[Freedombox-discuss] Email Encryption Basics
Jonathan Wilkes
jancsika at yahoo.com
Fri Nov 16 17:42:09 UTC 2012
----- Original Message -----
> From: Nick M. Daly <nick.m.daly at gmail.com>
> To: Michael Rogers <michael at briarproject.org>; Eugen Leitl <eugen at leitl.org>
> Cc: freedombox-discuss at lists.alioth.debian.org
> Sent: Friday, November 16, 2012 8:04 AM
> Subject: Re: [Freedombox-discuss] Email Encryption Basics
>
> Michael Rogers <michael at briarproject.org> writes:
>
>> On 16/11/12 07:35, Eugen Leitl wrote:
>>> Most attempted delivery from dynamic user space will bounce, and
>>> requiring smarthosts clashes both with the zero administration
>>> requirement and adds an additional point of attack.
>>
>> I think this is way too pessimistic. Yes, it's unrealistic to run an
>> incoming or outgoing mail server on a dynamic home IP address, but a
>> PageKite-style proxy would work.
>
> For no reason I can explain, my box can send outgoing mail without issue
> (I haven't purchased or defined an MX record or smarthost, IIRC). It
> can't receive anything at all, but mail goes out without problem, which
> allows service signups and the like. I'll try to figure out why I can
> send mail one of these days.
>
>> Alternatively, the FBX could act as a PGP proxy for an existing email
>> account: the FBX would encrypt email before sending it to the existing
>> account's SMTP server and decrypt it after collecting and deleting it
>> from the existing account's POP/IMAP server. No email would be stored
>> long-term on the provider's servers, which is a legally important
>> distinction in the US. The FBX would use Tor to store and retrieve PGP
>> public keys on multiple independently operated keyservers, making it
>> difficult for any keyserver to replace a user's key with a MITM key
>> without detection.
>
> Very interesting! As long as we tie ourselves to someone else's
> infrastructure, re-serving as a client becomes easy.

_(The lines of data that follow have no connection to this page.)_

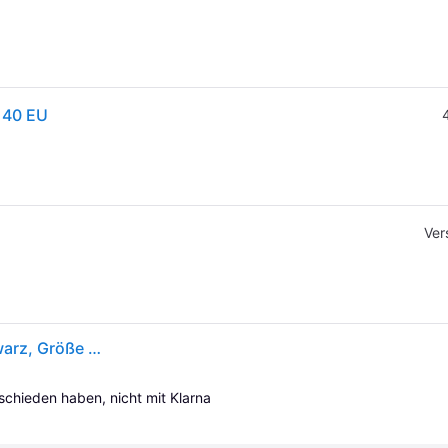
- 40 EU
Ver
On Cloud 6 Waterproof Herren Freizeitschuhe, schwarz, Größe 41
tschieden haben, nicht mit Klarna 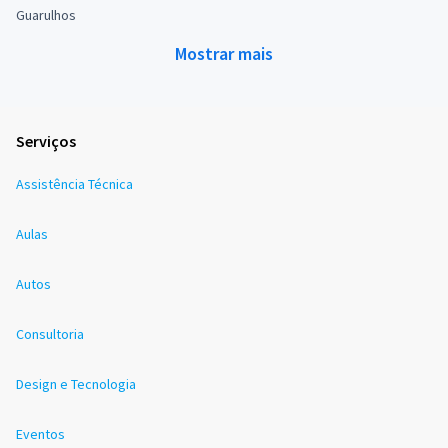
Guarulhos
Mostrar mais
Serviços
Assistência Técnica
Aulas
Autos
Consultoria
Design e Tecnologia
Eventos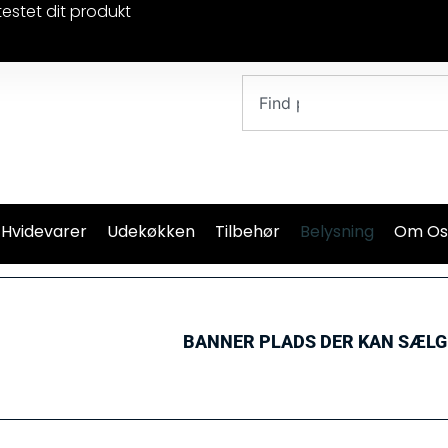
testet dit produkt
 Hvidevarer
Udekøkken
Tilbehør
Belysning
Om Os
BANNER PLADS DER KAN SÆL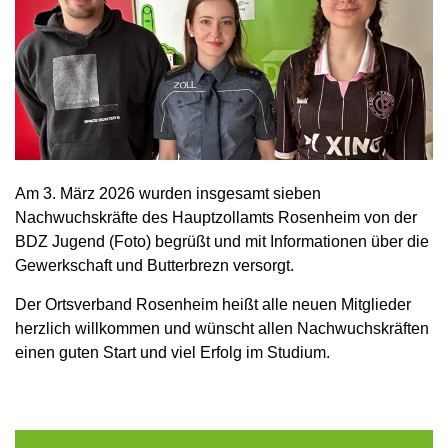
Am 3. März 2026 wurden insgesamt sieben
Nachwuchskräfte des Hauptzollamts Rosenheim von der
BDZ Jugend (Foto) begrüßt und mit Informationen über die
Gewerkschaft und Butterbrezn versorgt.
Der Ortsverband Rosenheim heißt alle neuen Mitglieder
herzlich willkommen und wünscht allen Nachwuchskräften
einen guten Start und viel Erfolg im Studium.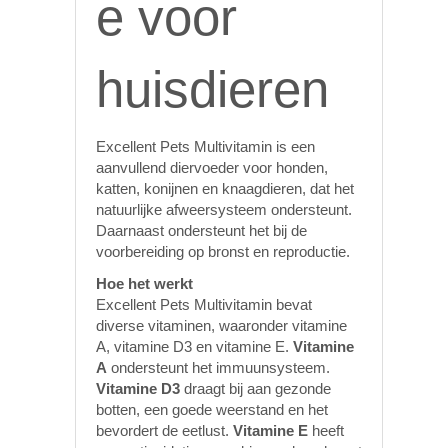
e voor
huisdieren
Excellent Pets Multivitamin is een
aanvullend diervoeder voor honden,
katten, konijnen en knaagdieren, dat het
natuurlijke afweersysteem ondersteunt.
Daarnaast ondersteunt het bij de
voorbereiding op bronst en reproductie.
Hoe het werkt
Excellent Pets Multivitamin bevat
diverse vitaminen, waaronder vitamine
A, vitamine D3 en vitamine E.
Vitamine
A
ondersteunt het immuunsysteem.
Vitamine D3
draagt bij aan gezonde
botten, een goede weerstand en het
bevordert de eetlust.
Vitamine E
heeft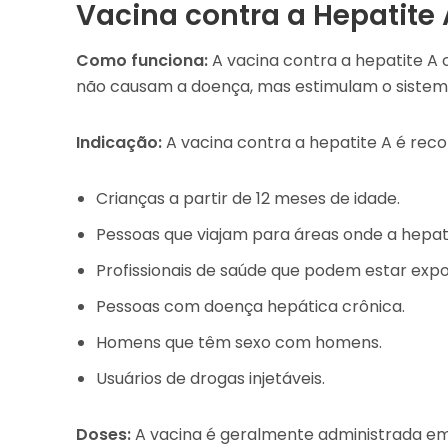
Vacina contra a Hepatite
Como funciona:
A vacina contra a hepatite A c
não causam a doença, mas estimulam o sistema
Indicação:
A vacina contra a hepatite A é re
Crianças a partir de 12 meses de idade.
Pessoas que viajam para áreas onde a hepat
Profissionais de saúde que podem estar expos
Pessoas com doença hepática crônica.
Homens que têm sexo com homens.
Usuários de drogas injetáveis.
Doses:
A vacina é geralmente administrada em 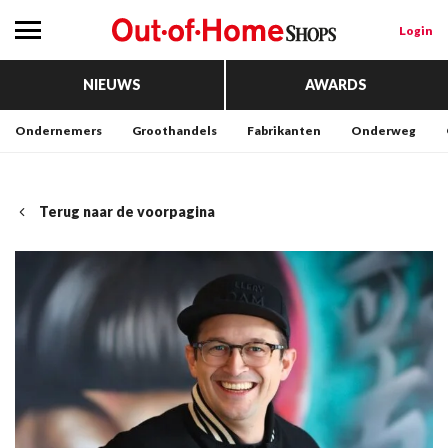
Login
NIEUWS
AWARDS
Ondernemers
Groothandels
Fabrikanten
Onderweg
Terug naar de voorpagina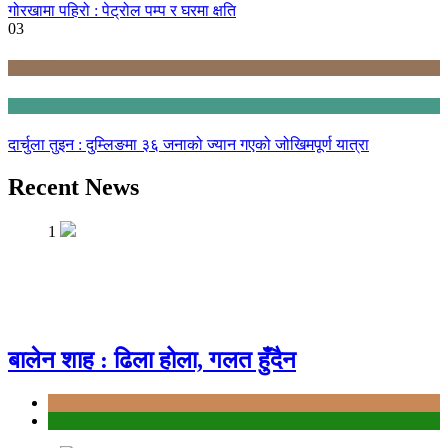
गोरखामा पहिरो : पेट्रोल पम्प र घरमा क्षति
03
Karnali
Sudurpashchim
दार्चुला तुइन : दुम्लिङमा ३६ जनाको ज्यान गएको जोखिमपूर्ण यात्रा
Recent News
1
बालेन शाह : ढिला होला, गलत हुँदैन
Bagmati
politics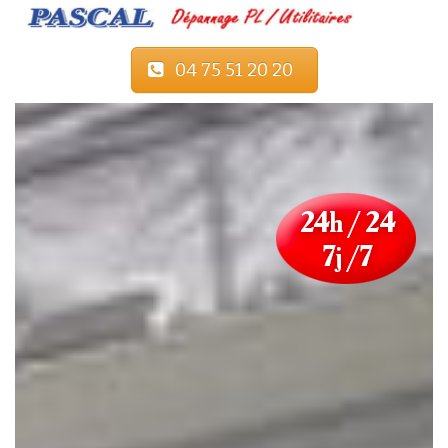
04 75 51 20 20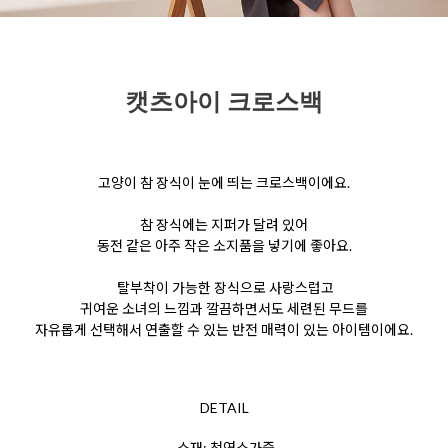
캣츠아이 크로스백
고양이 참 장식이 눈에 띄는 크로스백이에요.
참 장식에는 지퍼가 달려 있어
동전 같은 아주 작은 소지품을 넣기에 좋아요.
탈부착이 가능한 장식으로 사랑스럽고
귀여운 소녀의 느낌과 깔끔하면서도 세련된 무드를
자유롭게 선택해서 연출할 수 있는 반전 매력이 있는 아이템이에요.
DETAIL
소재: 천연소가죽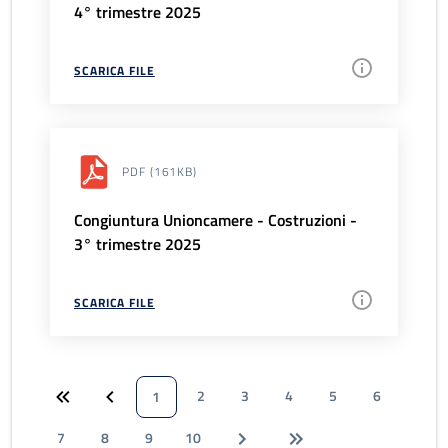
4° trimestre 2025
SCARICA FILE
PDF
(161KB)
Congiuntura Unioncamere - Costruzioni -
3° trimestre 2025
SCARICA FILE
2
3
4
5
6
1
7
8
9
10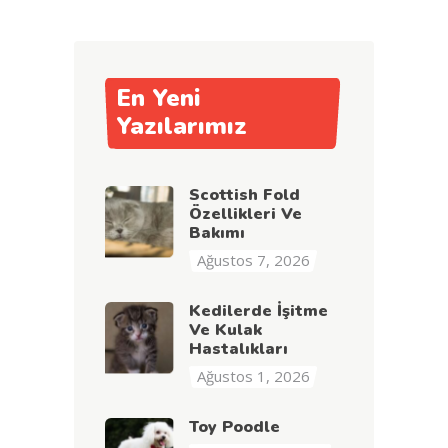
En Yeni
Yazılarımız
Scottish Fold
Özellikleri Ve
Bakımı
Ağustos 7, 2026
Kedilerde İşitme
Ve Kulak
Hastalıkları
Ağustos 1, 2026
Toy Poodle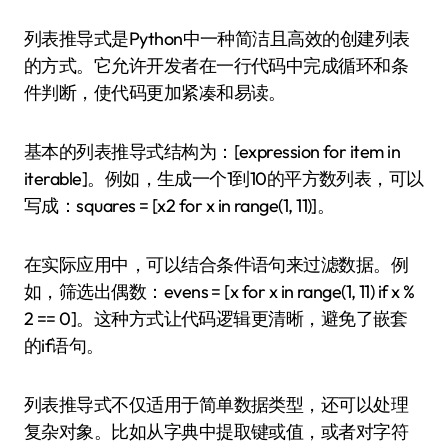
列表推导式是Python中一种简洁且高效的创建列表
的方式。它允许开发者在一行代码中完成循环和条
件判断，使代码更加紧凑和易读。
基本的列表推导式结构为：[expression for item in
iterable]。例如，生成一个1到10的平方数列表，可以
写成：squares = [x2 for x in range(1, 11)]。
在实际应用中，可以结合条件语句来过滤数据。例
如，筛选出偶数：evens = [x for x in range(1, 11) if x %
2 == 0]。这种方式让代码逻辑更清晰，避免了嵌套
的if语句。
列表推导式不仅适用于简单数据类型，还可以处理
复杂对象。比如从字典中提取键或值，或者对字符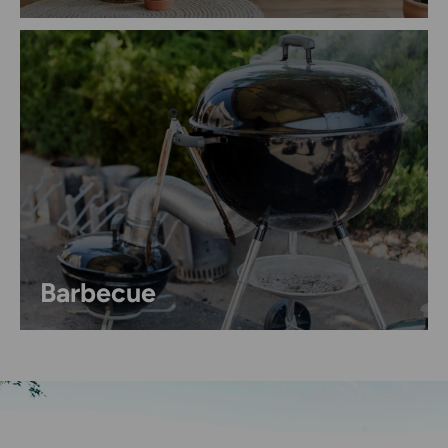
Barbecue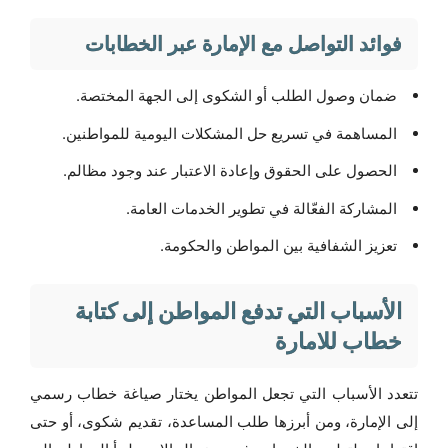
فوائد التواصل مع الإمارة عبر الخطابات
ضمان وصول الطلب أو الشكوى إلى الجهة المختصة.
المساهمة في تسريع حل المشكلات اليومية للمواطنين.
الحصول على الحقوق وإعادة الاعتبار عند وجود مظالم.
المشاركة الفعّالة في تطوير الخدمات العامة.
تعزيز الشفافية بين المواطن والحكومة.
الأسباب التي تدفع المواطن إلى كتابة
خطاب للامارة
تتعدد الأسباب التي تجعل المواطن يختار صياغة خطاب رسمي
إلى الإمارة، ومن أبرزها طلب المساعدة، تقديم شكوى، أو حتى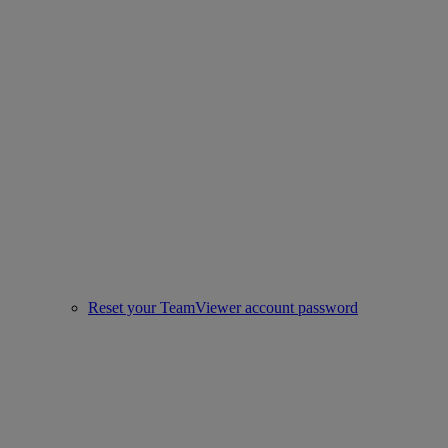
Reset your TeamViewer account password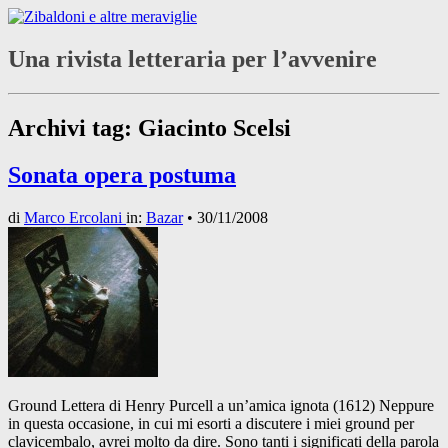
Una rivista letteraria per l’avvenire
Archivi tag:
Giacinto Scelsi
Sonata opera postuma
di
Marco Ercolani
in:
Bazar
•
30/11/2008
Ground Lettera di Henry Purcell a un’amica ignota (1612) Neppure
in questa occasione, in cui mi esorti a discutere i miei ground per
clavicembalo, avrei molto da dire. Sono tanti i significati della parola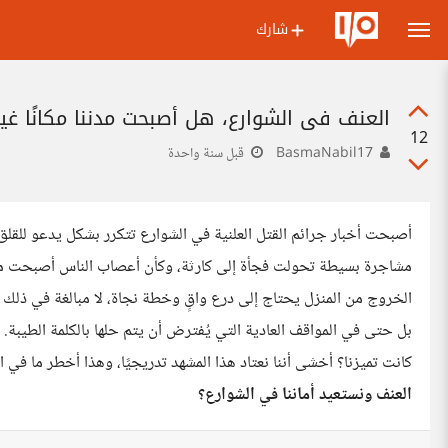
شارك
العنف في الشوارع، هل أصبحت مدننا مكانًا غير
12
BasmaNabil17
قبل سنة واحدة
أصبحت أخبار جرائم القتل العلنية في الشوارع تتكرر بشكل يدعو للقلق،
مشاجرة بسيطة تحولت فجأة إلى كارثة، وكأن أعصاب الناس أصبحت مشدو
الخروج من المنزل يحتاج إلى درع واقٍ وخطة نجاة، لا مبالغة في ذلك 
بل حتى في المواقف العادية التي يُفترض أن يتم حلها بالكلمة الطيبة.
كانت تميزنا؟ أخشى أننا نعتاد هذا المشهد تدريجيًا، وهذا أخطر ما في ا
العنف ونستعيد أماننا في الشوارع؟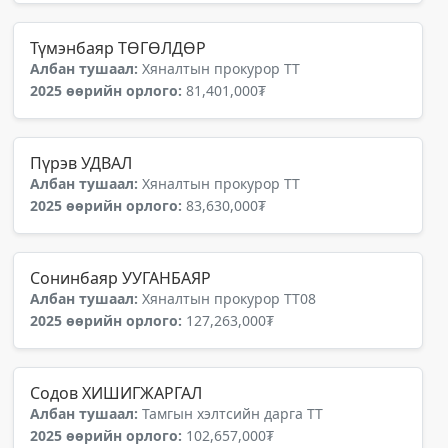
Түмэнбаяр ТӨГӨЛДӨР
Албан тушаал:
Хяналтын прокурор ТТ
2025 өөрийн орлого:
81,401,000₮
Пүрэв УДВАЛ
Албан тушаал:
Хяналтын прокурор ТТ
2025 өөрийн орлого:
83,630,000₮
Сонинбаяр УУГАНБАЯР
Албан тушаал:
Хяналтын прокурор ТТ08
2025 өөрийн орлого:
127,263,000₮
Содов ХИШИГЖАРГАЛ
Албан тушаал:
Тамгын хэлтсийн дарга ТТ
2025 өөрийн орлого:
102,657,000₮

That might be the easiest way for a user to get up and running with
reliable service. Just keep in mind that the metadata is still very much
subject to collection and mining-- who you are sending to, when you are
sending, subject line?, and probably a lot else which is stored on the server
after being deleted for a fairly long period according to many TOS I've
seen.
In the case of Paula Broadwell, owning a FBX with such a setup would have
changed nothing at all: the recipient of some of her messages started
the investigation, metadata identified her as the sender, and the content of
her email/documents was revealed by physically removing her machine.
If she had used Tor, or a FBX that goes through Tor or some other anonymizing
overlay, identifying the sender by metadata would have been much more difficult.